Of the entries below, repeat exactly only those lines from the one containing "The delicate skin" through the last line, with pictures omitted.

== == ==

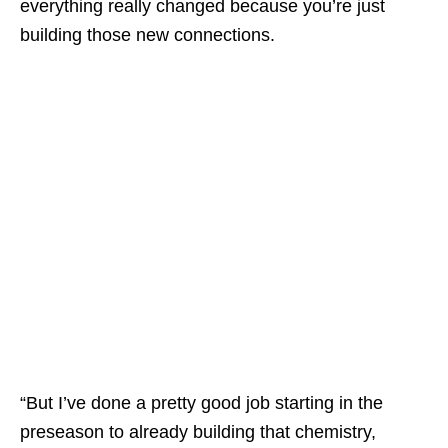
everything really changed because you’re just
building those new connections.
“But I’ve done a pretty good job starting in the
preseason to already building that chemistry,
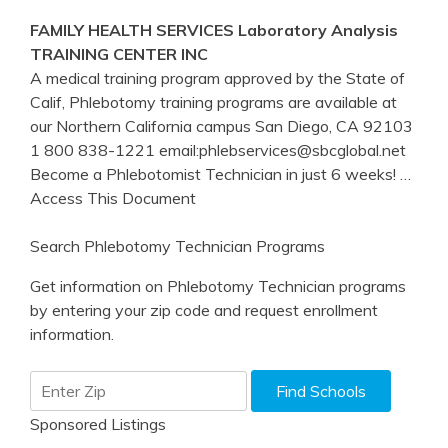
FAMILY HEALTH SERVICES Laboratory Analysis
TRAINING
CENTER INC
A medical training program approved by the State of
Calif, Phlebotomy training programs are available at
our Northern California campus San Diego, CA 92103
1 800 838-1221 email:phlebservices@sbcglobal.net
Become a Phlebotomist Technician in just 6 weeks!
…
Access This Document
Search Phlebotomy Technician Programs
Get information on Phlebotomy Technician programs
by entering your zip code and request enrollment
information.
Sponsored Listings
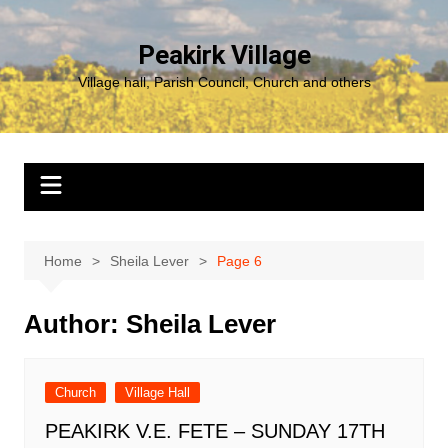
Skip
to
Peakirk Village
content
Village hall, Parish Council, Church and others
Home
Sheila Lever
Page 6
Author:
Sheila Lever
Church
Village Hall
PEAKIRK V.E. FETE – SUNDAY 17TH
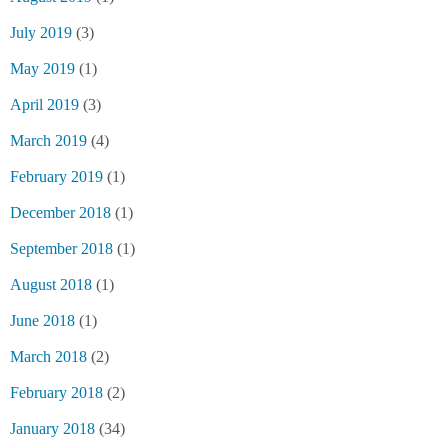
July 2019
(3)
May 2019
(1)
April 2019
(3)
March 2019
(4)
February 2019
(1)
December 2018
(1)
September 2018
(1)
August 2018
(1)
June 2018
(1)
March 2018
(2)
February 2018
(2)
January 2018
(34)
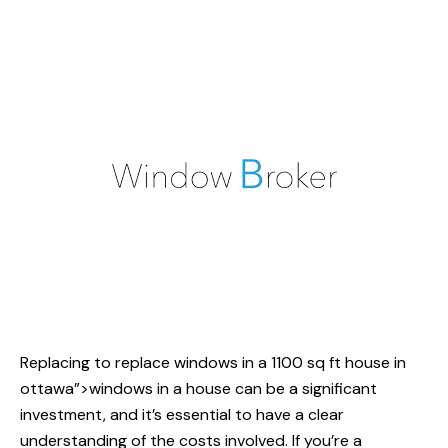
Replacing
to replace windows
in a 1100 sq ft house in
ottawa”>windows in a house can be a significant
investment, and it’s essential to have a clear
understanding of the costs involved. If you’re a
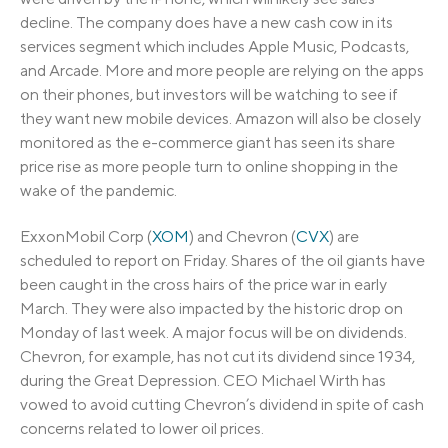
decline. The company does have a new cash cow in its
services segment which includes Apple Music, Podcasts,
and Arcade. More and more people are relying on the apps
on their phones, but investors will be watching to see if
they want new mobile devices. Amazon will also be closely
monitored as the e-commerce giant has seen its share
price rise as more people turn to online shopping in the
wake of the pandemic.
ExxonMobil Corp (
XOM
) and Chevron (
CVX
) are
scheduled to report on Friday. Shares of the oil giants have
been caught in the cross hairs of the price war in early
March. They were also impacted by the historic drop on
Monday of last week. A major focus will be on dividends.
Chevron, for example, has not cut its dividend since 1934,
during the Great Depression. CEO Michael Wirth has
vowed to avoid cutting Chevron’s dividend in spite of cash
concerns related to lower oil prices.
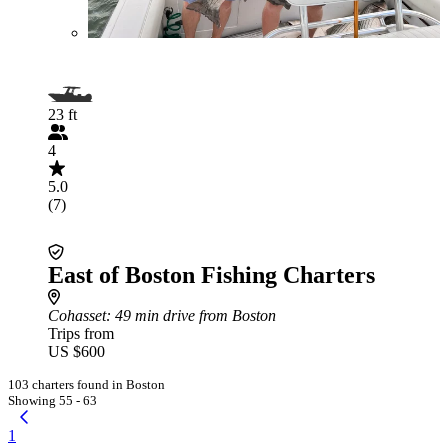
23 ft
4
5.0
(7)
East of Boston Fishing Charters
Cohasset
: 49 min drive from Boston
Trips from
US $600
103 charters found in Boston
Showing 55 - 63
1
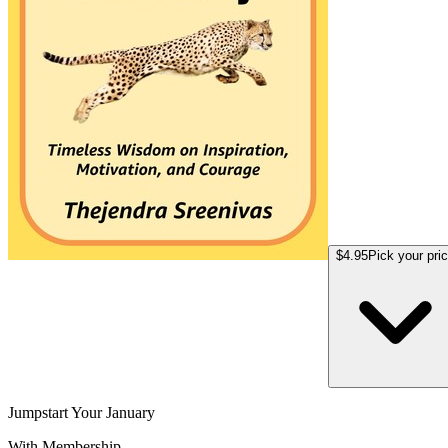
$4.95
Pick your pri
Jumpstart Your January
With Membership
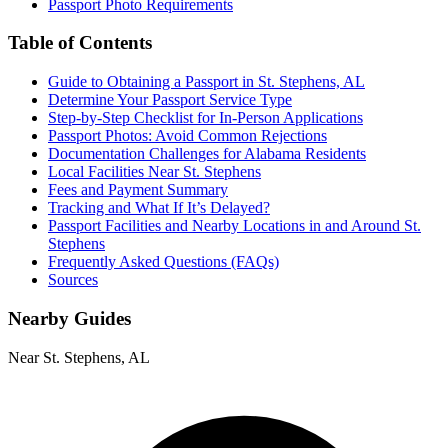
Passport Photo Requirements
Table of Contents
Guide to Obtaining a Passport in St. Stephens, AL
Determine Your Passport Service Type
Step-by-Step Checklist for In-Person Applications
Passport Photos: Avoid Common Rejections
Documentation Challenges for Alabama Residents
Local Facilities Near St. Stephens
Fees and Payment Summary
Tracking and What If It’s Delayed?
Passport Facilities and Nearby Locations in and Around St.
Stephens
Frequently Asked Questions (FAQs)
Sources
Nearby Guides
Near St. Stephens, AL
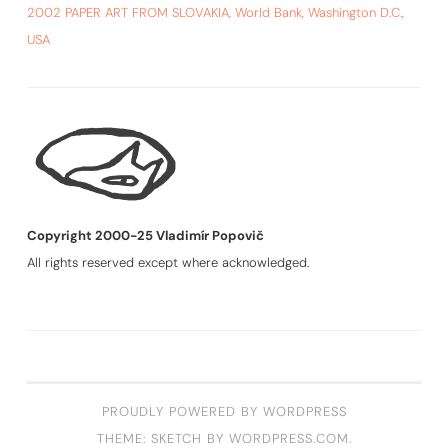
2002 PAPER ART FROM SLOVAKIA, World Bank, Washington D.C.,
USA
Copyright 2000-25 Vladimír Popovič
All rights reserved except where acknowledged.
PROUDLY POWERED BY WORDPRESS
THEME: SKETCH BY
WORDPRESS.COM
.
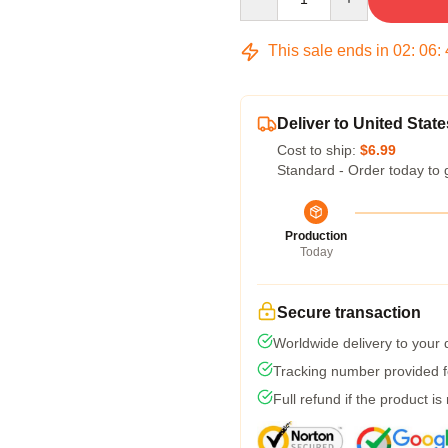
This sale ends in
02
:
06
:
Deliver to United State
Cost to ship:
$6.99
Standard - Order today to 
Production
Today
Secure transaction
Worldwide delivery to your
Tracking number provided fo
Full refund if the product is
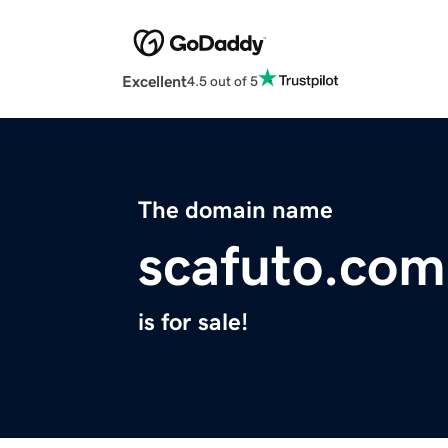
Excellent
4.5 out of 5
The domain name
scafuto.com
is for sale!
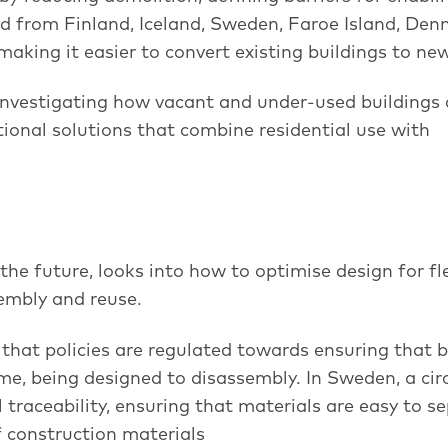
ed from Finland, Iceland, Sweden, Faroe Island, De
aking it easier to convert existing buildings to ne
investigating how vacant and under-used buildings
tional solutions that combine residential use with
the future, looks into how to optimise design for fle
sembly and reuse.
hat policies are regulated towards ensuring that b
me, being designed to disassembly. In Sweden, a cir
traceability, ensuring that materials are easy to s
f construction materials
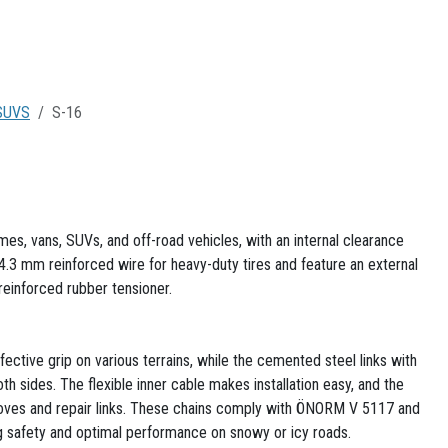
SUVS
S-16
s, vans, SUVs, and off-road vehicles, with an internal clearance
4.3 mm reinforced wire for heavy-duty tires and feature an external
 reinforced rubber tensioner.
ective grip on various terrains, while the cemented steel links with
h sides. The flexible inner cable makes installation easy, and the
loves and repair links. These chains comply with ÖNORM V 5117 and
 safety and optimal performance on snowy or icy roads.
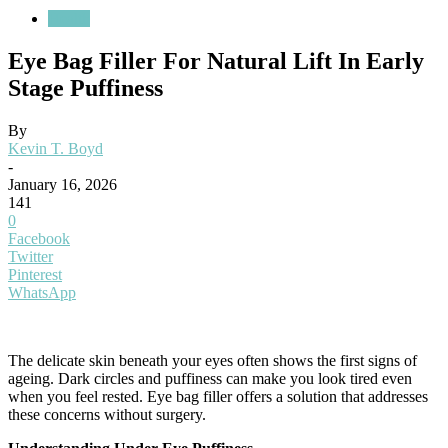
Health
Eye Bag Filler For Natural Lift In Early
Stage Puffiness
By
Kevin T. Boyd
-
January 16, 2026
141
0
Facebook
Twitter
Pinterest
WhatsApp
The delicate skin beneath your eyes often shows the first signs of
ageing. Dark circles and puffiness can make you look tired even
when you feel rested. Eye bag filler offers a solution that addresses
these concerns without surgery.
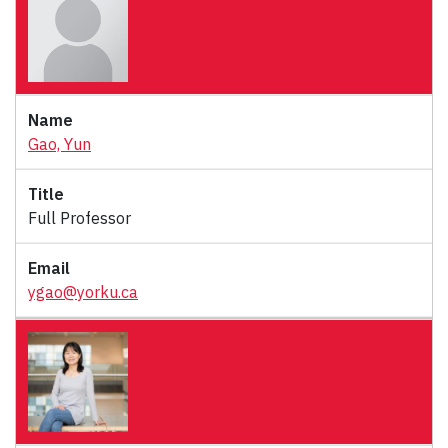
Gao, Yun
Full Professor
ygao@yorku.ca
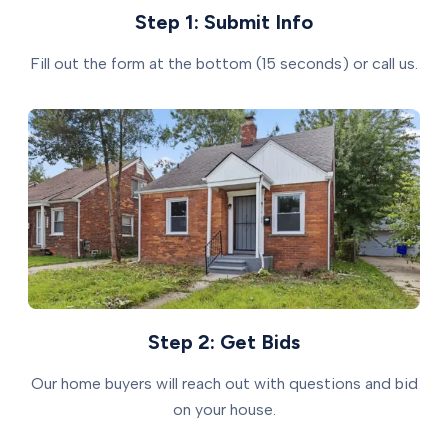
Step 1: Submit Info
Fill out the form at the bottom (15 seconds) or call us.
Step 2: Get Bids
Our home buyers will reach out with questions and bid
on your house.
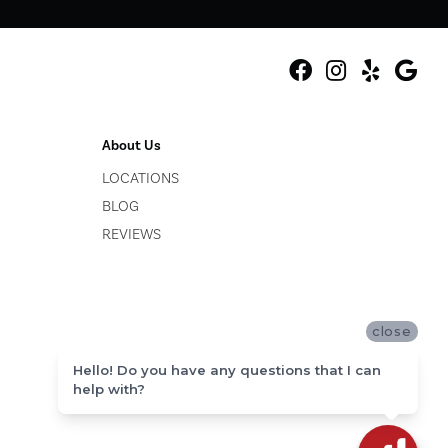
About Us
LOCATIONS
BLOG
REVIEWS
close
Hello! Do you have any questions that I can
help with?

== == ==

• **RESPONSE BELOW**
The delicate skin beneath your eyes often shows the first signs of
ageing. Dark circles and puffiness can make you look tired even
when you feel rested. Eye bag filler offers a solution that addresses
these concerns without surgery.
Gao, Yun
Full Professor
ygao@yorku.ca
Step 1: Submit Info
Fill out the form at the bottom (15 seconds) or call us.
Step 2: Get Bids
Our home buyers will reach out with questions and bid
on your house.
About Us
LOCATIONS
BLOG
REVIEWS
close
Hello! Do you have any questions that I can
help with?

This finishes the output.